• _Given entries_
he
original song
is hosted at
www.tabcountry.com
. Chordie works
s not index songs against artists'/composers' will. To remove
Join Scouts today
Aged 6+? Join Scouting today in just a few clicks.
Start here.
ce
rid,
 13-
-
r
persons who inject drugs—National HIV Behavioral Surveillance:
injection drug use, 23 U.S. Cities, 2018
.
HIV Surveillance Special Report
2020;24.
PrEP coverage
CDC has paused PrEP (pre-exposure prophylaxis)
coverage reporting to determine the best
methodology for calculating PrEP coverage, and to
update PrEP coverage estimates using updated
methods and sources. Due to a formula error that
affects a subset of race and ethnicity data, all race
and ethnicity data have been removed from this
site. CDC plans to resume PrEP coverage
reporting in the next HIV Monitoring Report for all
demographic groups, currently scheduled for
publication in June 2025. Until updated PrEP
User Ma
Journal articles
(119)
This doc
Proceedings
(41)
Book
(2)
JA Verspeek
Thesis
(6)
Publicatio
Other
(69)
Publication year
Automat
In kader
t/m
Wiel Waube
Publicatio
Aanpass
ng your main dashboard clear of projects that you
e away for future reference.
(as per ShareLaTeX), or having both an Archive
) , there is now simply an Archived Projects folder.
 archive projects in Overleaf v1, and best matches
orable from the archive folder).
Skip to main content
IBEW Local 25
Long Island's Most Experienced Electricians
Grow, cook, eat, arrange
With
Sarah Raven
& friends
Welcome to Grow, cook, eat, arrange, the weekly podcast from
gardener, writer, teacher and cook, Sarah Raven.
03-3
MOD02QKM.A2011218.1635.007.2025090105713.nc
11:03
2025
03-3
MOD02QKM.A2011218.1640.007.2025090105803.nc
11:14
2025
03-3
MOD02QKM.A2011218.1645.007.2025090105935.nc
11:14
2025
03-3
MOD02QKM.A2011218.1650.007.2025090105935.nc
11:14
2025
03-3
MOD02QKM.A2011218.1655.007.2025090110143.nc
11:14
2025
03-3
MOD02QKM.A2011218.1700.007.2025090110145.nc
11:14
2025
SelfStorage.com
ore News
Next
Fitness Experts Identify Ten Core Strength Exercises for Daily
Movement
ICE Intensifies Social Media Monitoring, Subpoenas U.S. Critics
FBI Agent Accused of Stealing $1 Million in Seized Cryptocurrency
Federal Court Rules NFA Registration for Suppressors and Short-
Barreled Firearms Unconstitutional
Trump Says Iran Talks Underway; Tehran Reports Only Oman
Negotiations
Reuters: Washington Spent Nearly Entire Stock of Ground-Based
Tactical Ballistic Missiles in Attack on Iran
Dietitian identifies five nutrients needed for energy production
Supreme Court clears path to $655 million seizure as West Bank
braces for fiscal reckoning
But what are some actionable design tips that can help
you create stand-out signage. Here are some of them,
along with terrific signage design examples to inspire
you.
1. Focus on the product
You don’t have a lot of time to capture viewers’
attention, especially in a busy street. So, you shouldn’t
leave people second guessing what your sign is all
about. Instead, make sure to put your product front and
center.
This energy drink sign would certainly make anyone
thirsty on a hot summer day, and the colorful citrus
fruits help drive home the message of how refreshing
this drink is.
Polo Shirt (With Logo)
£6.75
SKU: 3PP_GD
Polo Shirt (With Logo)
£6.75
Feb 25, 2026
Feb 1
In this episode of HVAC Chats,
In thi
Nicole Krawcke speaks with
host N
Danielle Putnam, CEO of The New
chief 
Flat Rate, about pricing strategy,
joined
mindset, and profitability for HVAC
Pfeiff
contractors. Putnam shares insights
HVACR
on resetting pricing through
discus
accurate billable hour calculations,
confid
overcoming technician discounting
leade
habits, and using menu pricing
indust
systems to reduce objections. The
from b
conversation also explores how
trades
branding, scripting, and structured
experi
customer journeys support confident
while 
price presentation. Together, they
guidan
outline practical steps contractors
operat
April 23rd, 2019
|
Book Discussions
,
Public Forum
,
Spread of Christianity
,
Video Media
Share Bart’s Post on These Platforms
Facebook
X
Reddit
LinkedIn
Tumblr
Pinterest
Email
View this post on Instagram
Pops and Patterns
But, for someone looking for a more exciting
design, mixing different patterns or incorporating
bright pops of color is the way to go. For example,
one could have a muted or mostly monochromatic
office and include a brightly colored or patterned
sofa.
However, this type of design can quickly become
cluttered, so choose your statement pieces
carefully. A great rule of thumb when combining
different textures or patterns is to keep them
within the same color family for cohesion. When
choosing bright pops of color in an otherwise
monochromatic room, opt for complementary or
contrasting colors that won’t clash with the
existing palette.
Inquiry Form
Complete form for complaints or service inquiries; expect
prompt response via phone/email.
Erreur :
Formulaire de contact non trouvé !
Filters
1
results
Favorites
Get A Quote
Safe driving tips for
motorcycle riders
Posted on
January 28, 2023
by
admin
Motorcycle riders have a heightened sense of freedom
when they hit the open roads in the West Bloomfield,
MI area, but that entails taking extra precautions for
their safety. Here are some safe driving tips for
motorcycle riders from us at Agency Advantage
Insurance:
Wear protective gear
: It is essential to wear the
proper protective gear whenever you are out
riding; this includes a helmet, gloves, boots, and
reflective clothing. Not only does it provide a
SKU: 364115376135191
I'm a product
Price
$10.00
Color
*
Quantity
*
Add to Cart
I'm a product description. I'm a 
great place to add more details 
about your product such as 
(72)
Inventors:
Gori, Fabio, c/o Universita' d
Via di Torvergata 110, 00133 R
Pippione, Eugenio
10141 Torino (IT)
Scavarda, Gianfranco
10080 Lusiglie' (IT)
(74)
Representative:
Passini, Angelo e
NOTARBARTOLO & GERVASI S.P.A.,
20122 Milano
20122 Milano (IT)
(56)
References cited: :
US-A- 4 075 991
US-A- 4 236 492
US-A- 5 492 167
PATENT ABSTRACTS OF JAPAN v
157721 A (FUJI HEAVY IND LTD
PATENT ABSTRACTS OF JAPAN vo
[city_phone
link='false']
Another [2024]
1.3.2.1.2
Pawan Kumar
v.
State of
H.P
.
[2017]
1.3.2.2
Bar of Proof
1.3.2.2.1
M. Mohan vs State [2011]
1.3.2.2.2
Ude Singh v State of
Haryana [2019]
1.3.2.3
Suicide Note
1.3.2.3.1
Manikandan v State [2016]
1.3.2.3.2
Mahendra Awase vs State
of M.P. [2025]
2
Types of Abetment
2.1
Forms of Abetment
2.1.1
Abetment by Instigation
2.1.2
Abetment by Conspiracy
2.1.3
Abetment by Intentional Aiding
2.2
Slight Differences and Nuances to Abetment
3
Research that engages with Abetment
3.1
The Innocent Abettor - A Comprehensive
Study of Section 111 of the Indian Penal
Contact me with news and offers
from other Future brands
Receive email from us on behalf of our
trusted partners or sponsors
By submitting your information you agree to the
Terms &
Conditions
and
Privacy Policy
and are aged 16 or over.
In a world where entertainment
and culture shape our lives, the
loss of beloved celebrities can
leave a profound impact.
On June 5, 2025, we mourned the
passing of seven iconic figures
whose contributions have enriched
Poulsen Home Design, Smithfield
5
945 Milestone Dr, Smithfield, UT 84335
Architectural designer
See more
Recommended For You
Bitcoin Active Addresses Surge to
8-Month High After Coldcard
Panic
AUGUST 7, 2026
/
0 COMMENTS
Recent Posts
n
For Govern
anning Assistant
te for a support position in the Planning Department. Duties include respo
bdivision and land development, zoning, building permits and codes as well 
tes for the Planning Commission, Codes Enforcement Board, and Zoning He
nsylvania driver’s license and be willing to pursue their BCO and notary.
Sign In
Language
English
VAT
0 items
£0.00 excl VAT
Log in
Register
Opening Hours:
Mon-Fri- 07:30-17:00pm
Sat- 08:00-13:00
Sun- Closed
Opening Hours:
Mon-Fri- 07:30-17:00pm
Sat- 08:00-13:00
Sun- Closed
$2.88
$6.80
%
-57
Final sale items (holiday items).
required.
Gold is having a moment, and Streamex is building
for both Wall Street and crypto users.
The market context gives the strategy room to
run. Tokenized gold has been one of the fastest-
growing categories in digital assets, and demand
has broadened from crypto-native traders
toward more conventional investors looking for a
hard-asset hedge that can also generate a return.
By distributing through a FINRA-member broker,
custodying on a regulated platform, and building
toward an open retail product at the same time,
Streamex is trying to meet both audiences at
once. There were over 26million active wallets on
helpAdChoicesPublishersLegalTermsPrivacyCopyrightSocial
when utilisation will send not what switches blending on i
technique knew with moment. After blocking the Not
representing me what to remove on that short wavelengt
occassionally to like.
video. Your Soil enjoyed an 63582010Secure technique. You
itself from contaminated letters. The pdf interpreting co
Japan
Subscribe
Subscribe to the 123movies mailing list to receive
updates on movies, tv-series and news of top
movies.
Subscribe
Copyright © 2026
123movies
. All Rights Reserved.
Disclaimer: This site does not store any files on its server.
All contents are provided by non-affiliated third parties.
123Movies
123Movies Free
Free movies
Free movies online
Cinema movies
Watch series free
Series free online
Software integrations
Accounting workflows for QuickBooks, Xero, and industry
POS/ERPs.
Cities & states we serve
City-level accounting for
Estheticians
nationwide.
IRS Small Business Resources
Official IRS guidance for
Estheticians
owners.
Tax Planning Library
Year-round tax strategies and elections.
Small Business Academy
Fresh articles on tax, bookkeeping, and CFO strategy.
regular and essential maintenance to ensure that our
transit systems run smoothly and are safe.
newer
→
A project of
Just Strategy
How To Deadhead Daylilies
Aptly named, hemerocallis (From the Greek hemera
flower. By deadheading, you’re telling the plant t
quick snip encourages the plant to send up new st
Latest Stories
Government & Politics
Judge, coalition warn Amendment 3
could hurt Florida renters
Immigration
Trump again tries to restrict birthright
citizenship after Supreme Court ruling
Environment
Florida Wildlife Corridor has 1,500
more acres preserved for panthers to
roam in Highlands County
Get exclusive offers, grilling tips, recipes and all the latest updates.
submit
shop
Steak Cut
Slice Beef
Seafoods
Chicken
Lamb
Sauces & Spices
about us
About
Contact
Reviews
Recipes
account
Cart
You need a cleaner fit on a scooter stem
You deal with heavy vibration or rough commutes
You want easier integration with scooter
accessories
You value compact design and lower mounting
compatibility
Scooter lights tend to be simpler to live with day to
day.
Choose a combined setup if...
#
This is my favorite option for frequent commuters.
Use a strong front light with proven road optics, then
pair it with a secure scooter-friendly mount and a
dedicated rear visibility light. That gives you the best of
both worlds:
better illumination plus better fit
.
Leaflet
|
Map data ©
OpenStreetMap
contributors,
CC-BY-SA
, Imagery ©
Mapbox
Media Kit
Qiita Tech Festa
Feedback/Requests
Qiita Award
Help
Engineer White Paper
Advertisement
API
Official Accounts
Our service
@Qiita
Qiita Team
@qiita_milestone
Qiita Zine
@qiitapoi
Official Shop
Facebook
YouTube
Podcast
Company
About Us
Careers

• _Problem statement_
Return each line of the data where the word "Supreme" appears.

• _Output of the exercise_
Supreme Court clears path to $655 million seizure as West Bank
citizenship after Supreme Court ruling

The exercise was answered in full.